As soon as he goes into the water, his ISG seems to start rising sharply again! One possibility could be that his stomach suddenly offloads food to the duodenum and that he enters a "secondary food absorption phase"  ( since a gravitationally lensed mirror ISG image is unlikely ;-) ). The problem is that I have never seen such a bi-phasic digestion pattern.

A bit before 20:00, a spot check gives a 254 mg/dL reading and the question of an additional dose of insulin becomes legitimate. Did we under-estimate the meal? Are we seeing some fancy cheese induced digestive delay?

While we usually have no issue giving corrections based on the Libre, once we have established it is tracking accurately, this isn't an obvious decision. The sensor has been perfect, but it is only in his first day, approximately 40 hours after insertion (we do pre-insert to avoid the first day low sensitivity phase).

But we remember that we have, in the past, already seen anomalous high readings after warm baths. A BG meter check indicates 137 mg/dL close to the top of the second bump where the Libre displays 254 mg/dL. A second BG check indicates 129 mg/dL a few minutes later and, around 21:00 the Libre and the BG checks are back in sync in the neighborhood of 100 mg/dL.

What happened?


See that protruding thingie in that opened Libre sensor? You could think it is an antenna. But it is not: the antenna is the concentric circle around the circumference of the board. What you see is a thermistor (tests indicates that it is either a TCS651 or a component with a similar response curve). Temperature plays an important role as far as the Libre system is concerned. You may have experienced the "too cold, scan later" message while jogging outside in cold weather. Or may have noticed a loss of historical data (gaps in the retrospective BG curve) in the same circumstances. What we did notice is that our usually extremely accurate Libre would often be a bit enthusiastic, even trigger happy after a bath.

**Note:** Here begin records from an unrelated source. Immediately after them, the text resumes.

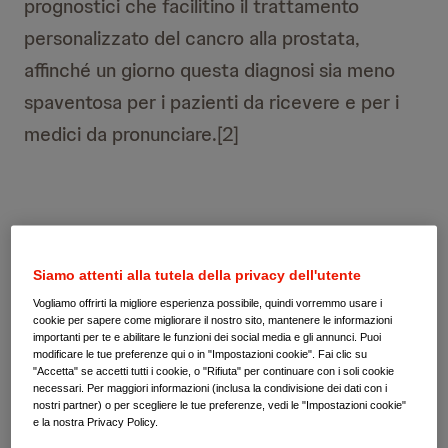
prognostici che facilitino il trattamento
personalizzato del cancro alla prostata,
affinché un giorno questa diagnosi sia meno
spaventosa per i pazienti da ricevere e per i
medici da pronunciare.[2]
Siamo attenti alla tutela della privacy dell'utente
Vogliamo offrirti la migliore esperienza possibile, quindi vorremmo usare i
cookie per sapere come migliorare il nostro sito, mantenere le informazioni
importanti per te e abilitare le funzioni dei social media e gli annunci. Puoi
modificare le tue preferenze qui o in "Impostazioni cookie". Fai clic su
"Accetta" se accetti tutti i cookie, o "Rifiuta" per continuare con i soli cookie
necessari. Per maggiori informazioni (inclusa la condivisione dei dati con i
nostri partner) o per scegliere le tue preferenze, vedi le "Impostazioni cookie"
e la nostra Privacy Policy.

Given the fact that we have three blood checks that are perfectly in line with the expected insulin induced downtrend, that the Libre progressively caught up and that we have raw data corroborating the scenario, we can safely affirm that what we have seen is a temperature induced artifact. It is also, for some reason, an artifact that the Libre's algorithm considered plausible and therefore did not flag as "not available".

Going Deeper

I am a sucker for that kind of thing and can't help looking for rational explanations. Unfortunately, since Max does not share my enthusiasm for investigations and since I can't decently expose him to successive cycles of heating and cooling, I have to limit myself to a somewhat theoretical approach: looking at and interpreting accessible raw data, understanding and measuring devices statically.

Here's a closer view of the system (capacitors unmarked, but they shouldn't be too far from TI reference designs)

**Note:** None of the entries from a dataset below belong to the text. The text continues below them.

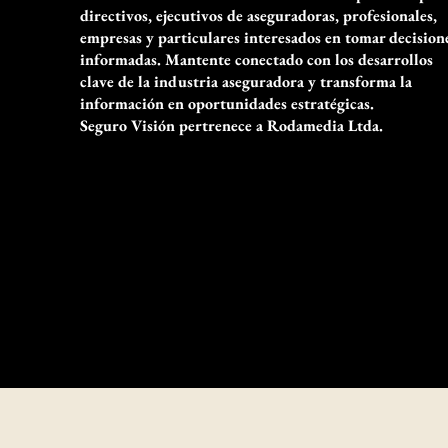
directivos, ejecutivos de aseguradoras, profesionales,
empresas y particulares interesados en tomar decision
informadas. Mantente conectado con los desarrollos
clave de la industria aseguradora y transforma la
información en oportunidades estratégicas.
Seguro Visión pertrenece a Rodamedia Ltda.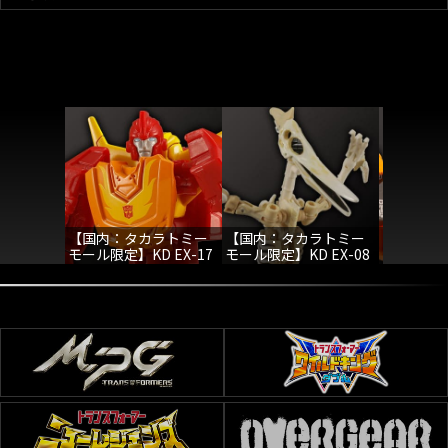
【国内：タカラトミー
【国内：タカラトミー
【国内：
モール限定】KD EX-17
モール限定】KD EX-08
モール限定】
ホットロッド
ウイングフィンガー
オートボ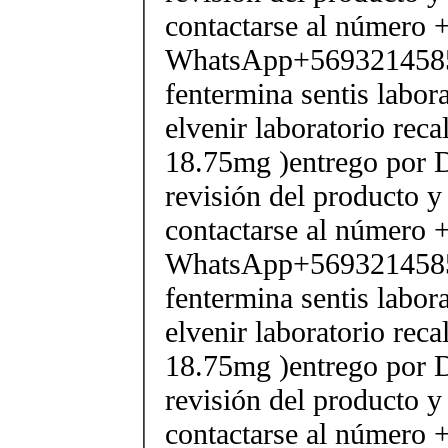
contactarse al número
WhatsApp+569321458
fentermina sentis labor
elvenir laboratorio rec
18.75mg )entrego por D
revisión del producto y
contactarse al número
WhatsApp+569321458
fentermina sentis labor
elvenir laboratorio rec
18.75mg )entrego por D
revisión del producto y
contactarse al número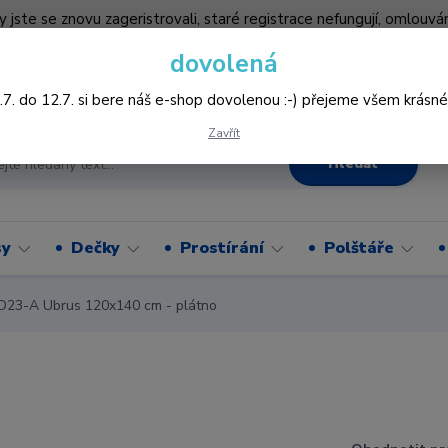
by jste se znovu zageristrovali, staré registrace nefungují, omlo
hledněji nakupovat :-) děkujeme všem za pochopení www.vysivani
dovolená
Více
.7. do 12.7. si bere náš e-shop dovolenou :-) přejeme všem krásné
Zavřít
Hledat
sy
Dečky
Prostírání
Polštáře
D23-A Ubrus 120x140 cm - plátno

A biological explanation would be that heat increases the blood flow through vasodilation and probably the speed of the GOx reaction which could lead to inflated results. But, in that case, shouldn't the role of the thermistor be to compensate? Could that mean the thermistor isn't filling its role? Or is it delivering correct data to an overly conservative compensation algorithm? Does the predictive algorithm whose existence I suspect become confused? No idea. If I knew everything, I would probably be building my own sensor. But exploring is fun!

In practice?

Even without understanding everything, there are a few practical lessons here. When the temperature situation is unusual or changes, too cold, too warm, consider your Libre results with some caution. The system does a decent job at detecting when its data is potentially unreliable, but it is not perfect. The Summer might be interesting. What impact will sunbathing have? The Libre is white and reflective. But what will happen if you stay for hours in the sun and are the proud owner of a Libre sensor that has been decorated with a black sticker? Just out of curiosity, I'll be watching.